The next morning, the house is stripped bare of furniture. Night Rick has also locked Day Rick out of his tech, so he improvises by building a force field generator out of household trash while hatching a plan. He then builds a sleep deprivation suit for Summer. Among its features are: air horns hooked up to each ear, hooks pulling her eyelids open, an iPod Nano, forks stuck into her back, a pair of stilettos to make walking uncomfortable, and a feeding tube filled with Mountain Dew and DayQuil. The plan? Summer will stay awake, impersonate Night Summer, and plant a deactivation device on the Somnambulator.

Over the past few seasons, Rick has become (in his own words) basically Inspector Gadget, so it's fun to watch him wind up in a situation where he has to improvise from scratch. While the sleep deprivation suit doesn't hold a candle to Rick's DIY skills in "Pickle Rick," it's still an impressive bit of on-the-fly engineering.

War for the night family

Summer follows the night family under the garage, where they've set up a giant version of the Somnambulator to extend its range beyond the house. She plants the deactivator, drawing only minor suspicions from the night family, then wakes Rick. He deactivates his force field, and the family is about to celebrate with pancakes at Shoney's when Summer reveals she's been Night Summer all along. A trio of killer robots takes the family hostage.

For weeks, the night family keeps the day family as slaves (their tasks involve burning movies with "Day" in the title and, of course, cleaning dishes). Before bedtime, Jerry leaves a note to Night Jerry under his pillow asking for his help. Night Jerry obliges, breaking them out under cover of night, but things go sideways when Morty makes a run for Rick's car and trips a laser that denotates the car and sets the killbots upon them. The bots can only fire tranquilizer darts, so the family piles into Beth's car and she guns it down the street.

In the ensuing chase, it's a game of whack-a-mole, with family members being put to sleep and woken back up. Eventually, the whole family crashes into a ditch at the side of the road and, after turning everyone but Rick back to their night selves, the night family gives him one final ultimatum: rinse the dishes, and all of this can be over.

We don't see Rick answer, but the episode cuts to Night Rick with a tranquilizer in his chest as the night family heads back home. To the bitter end, Rick remains stubborn, even if it means giving his family up to their nighttime selves.

When does Rick and Morty Season 6, Episode 5 air?

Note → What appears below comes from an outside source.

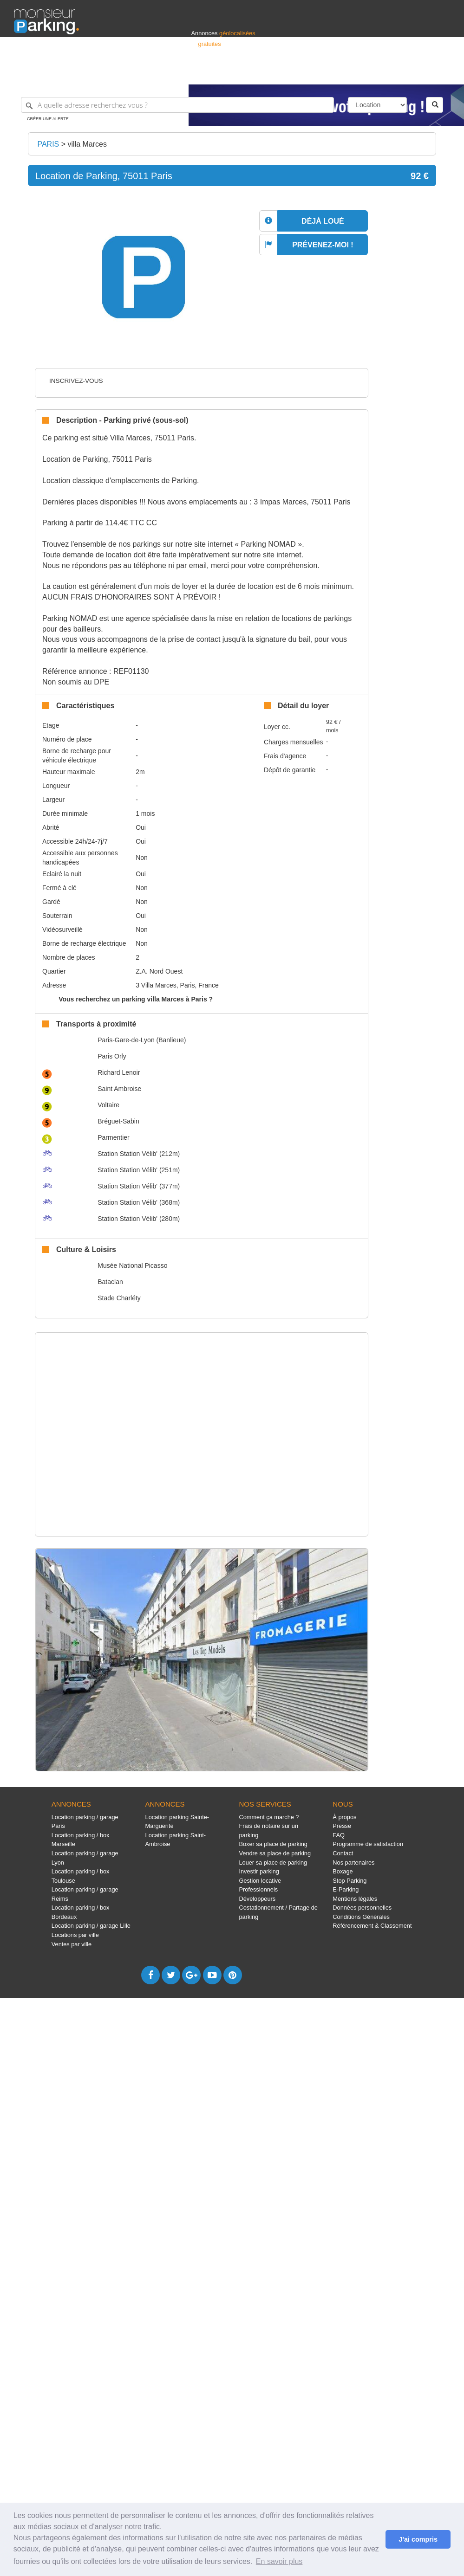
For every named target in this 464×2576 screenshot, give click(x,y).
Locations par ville (75, 1934)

"Rick and Morty" Season 6, Episode 5 will air October 2 at 11 p.m. on Adult Swim. Titled "Final DeSmithation," the provided episode description reads "Fortune cookies, broh." The title is a clear reference to the movie "Final Destination," in which someone who avoids their fated death after a premonition cannot escape that fate forever. "Rick and Morty" has never shied away from parodying popular movies, but the show tends to put its own zany spin on the material, as emphasized by this season's "Die Hard" episode.

While the ending of "Night Family" implies that the night family has taken over the Smith-Sanchez family for good, the regular gang will be back next week. A post-credit scene reveals that the night family spent all of the day family's money on vacations, concerts, and "night-centric streaming subscriptions," leading the bank to freeze their accounts and repossess the car. Night Rick shoots the Somnambulator, returning the family's bodies to their regular selves. They come back to consciousness, only to find they've been possessed by their alternate selves long enough for the Klondike Choco Taco to be discontinued. Too soon, "Rick and Morty," too soon!

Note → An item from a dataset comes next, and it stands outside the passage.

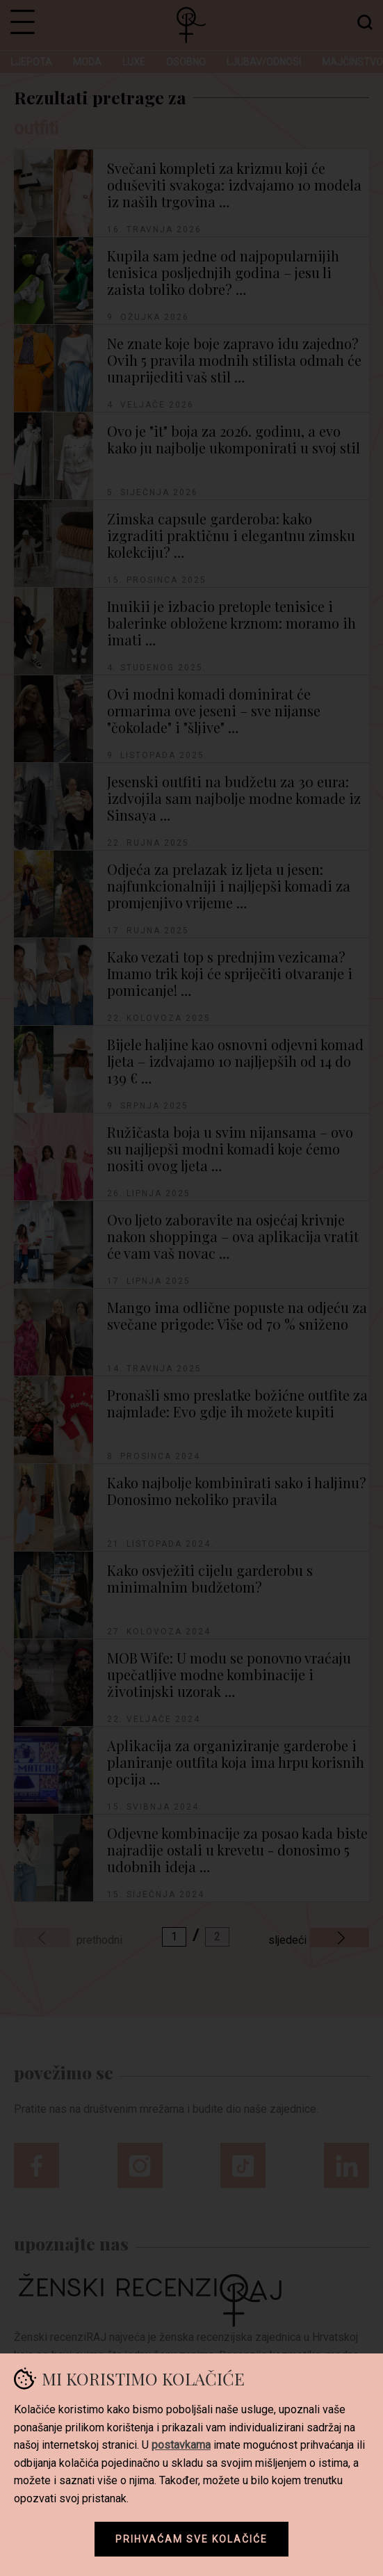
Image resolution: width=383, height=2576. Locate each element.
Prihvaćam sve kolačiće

Justin Roiland has promised a good mix of canon-driven and self-contained episodes, and "Night Family" falls firmly in the latter category. As Roiland told Global News, "I still think every season should have a good amount of point-of-entry episodes." In many ways, it's a bottle episode, and while it doesn't reach the heights of similar entries, such as Season 2's excellent "Total Rickall," it's still a lot of fun, and feels grounded enough to bring some new fans on board.